__To do__
Quote all lines below exactly. Images stay out.

Page-level text extractions
○ ○ ○ ○ ○ ○ ○
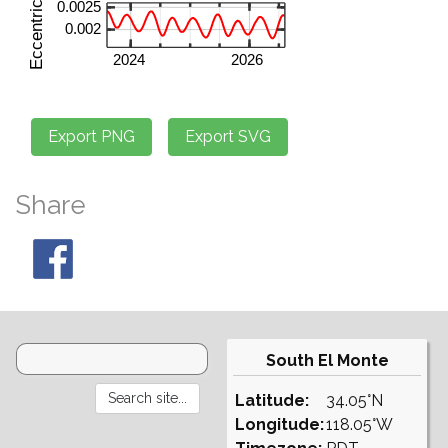
Share
South El Monte
Latitude:
34.05°N
Longitude:
118.05°W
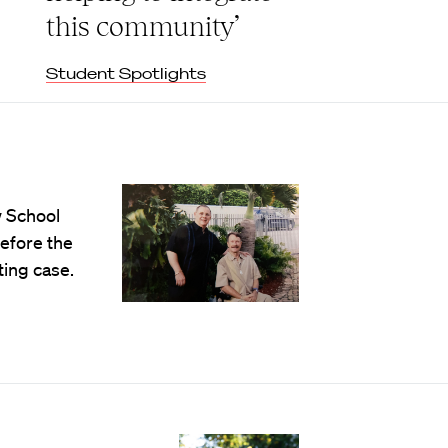
this community’
Student Spotlights
w School
efore the
ting case.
○ ○ ○ ○ ○ ○ ○
__Answer to this exercise__
Share
South El Monte
Latitude:
34.05°N
Longitude:
118.05°W
this community’
Student Spotlights
w School
efore the
ting case.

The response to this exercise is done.